Question
An alkane $${C_6}{H_{14}}$$ gives two monochloro derivatives on chlorination. Its possible structure is
A.
$$C{H_3}C{H_2}C{H_2}C{H_2}C{H_2}C{H_3}$$
B.
\[C{{H}_{3}}\underset{\begin{smallmatrix}
|\,\,\,\,\, \\
C{{H}_{3}}
\end{smallmatrix}}{\mathop{-CH-}}\,C{{H}_{2}}C{{H}_{2}}C{{H}_{3}}\]
C.
\[\underset{\begin{smallmatrix}
|\,\,\,\,\,\,\,\,\,\,\,\,\,\,\,\,\,\, \\
C{{H}_{2}}C{{H}_{3}}\,\,\,\,
\end{smallmatrix}}{\mathop{C{{H}_{3}}-CH-C{{H}_{2}}C{{H}_{3}}}}\,\]
D.
\[C{{H}_{3}}\overset{\begin{smallmatrix}
\,\,C{{H}_{3}} \\
|\,\,\,\,
\end{smallmatrix}}{\mathop{-CH-}}\,\overset{\begin{smallmatrix}
C{{H}_{3}}\,\, \\
|\,\,\,\,\,\,\,\,
\end{smallmatrix}}{\mathop{CH-}}\,C{{H}_{3}}\]
Answer :
\[C{{H}_{3}}\overset{\begin{smallmatrix}
\,\,C{{H}_{3}} \\
|\,\,\,\,
\end{smallmatrix}}{\mathop{-CH-}}\,\overset{\begin{smallmatrix}
C{{H}_{3}}\,\, \\
|\,\,\,\,\,\,\,\,
\end{smallmatrix}}{\mathop{CH-}}\,C{{H}_{3}}\]
Solution :
\[C{{H}_{3}}\overset{\begin{smallmatrix}
\,\,C{{H}_{3}} \\
|\,\,\,\,
\end{smallmatrix}}{\mathop{-CH-}}\,\overset{\begin{smallmatrix}
C{{H}_{3}}\,\, \\
|\,\,\,\,\,\,\,\,
\end{smallmatrix}}{\mathop{CH-}}\,C{{H}_{3}}\xrightarrow{C{{l}_{2}}}\]

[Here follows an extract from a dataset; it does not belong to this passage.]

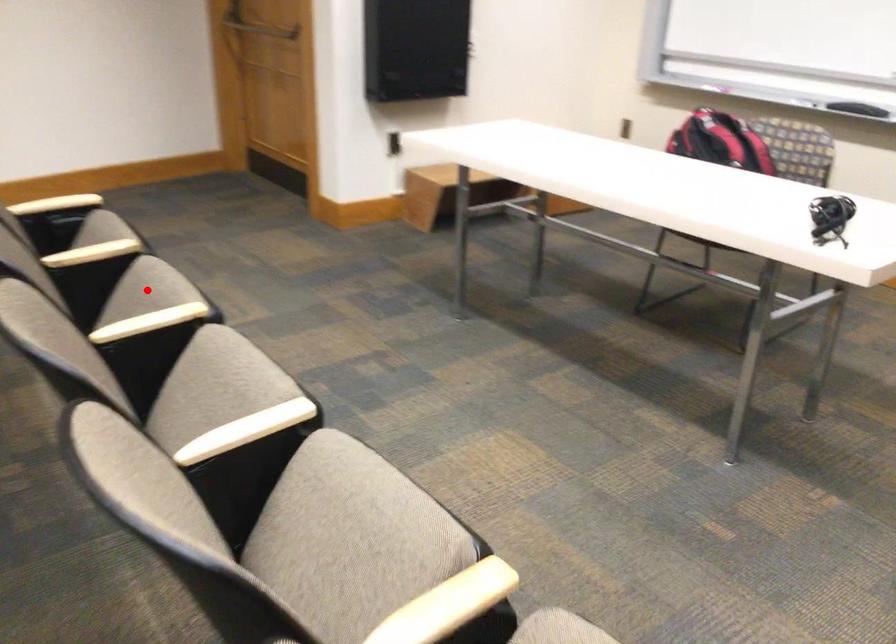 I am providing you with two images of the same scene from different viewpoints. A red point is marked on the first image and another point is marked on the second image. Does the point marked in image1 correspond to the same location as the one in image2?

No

\[C{{H}_{3}}\overset{\begin{smallmatrix}
C{{H}_{3}} \\
|\,\,\,\,\,
\end{smallmatrix}}{\mathop{-CH-}}\,\underset{\begin{smallmatrix}
|\,\,\,\,\, \\
Cl\,\,\,\,\,
\end{smallmatrix}}{\overset{\begin{smallmatrix}
C{{H}_{3}} \\
|\,\,\,\,\,
\end{smallmatrix}}{\mathop{C-}}}\,C{{H}_{3}}\,\,+\] \[ClC{{H}_{2}}\overset{\begin{smallmatrix}
C{{H}_{3}} \\
|\,\,\,\,\,
\end{smallmatrix}}{\mathop{-CH-}}\,\overset{\begin{smallmatrix}
C{{H}_{3}}\,\, \\
|\,\,\,\,\,\,\,\,
\end{smallmatrix}}{\mathop{CH-}}\,C{{H}_{3}}\]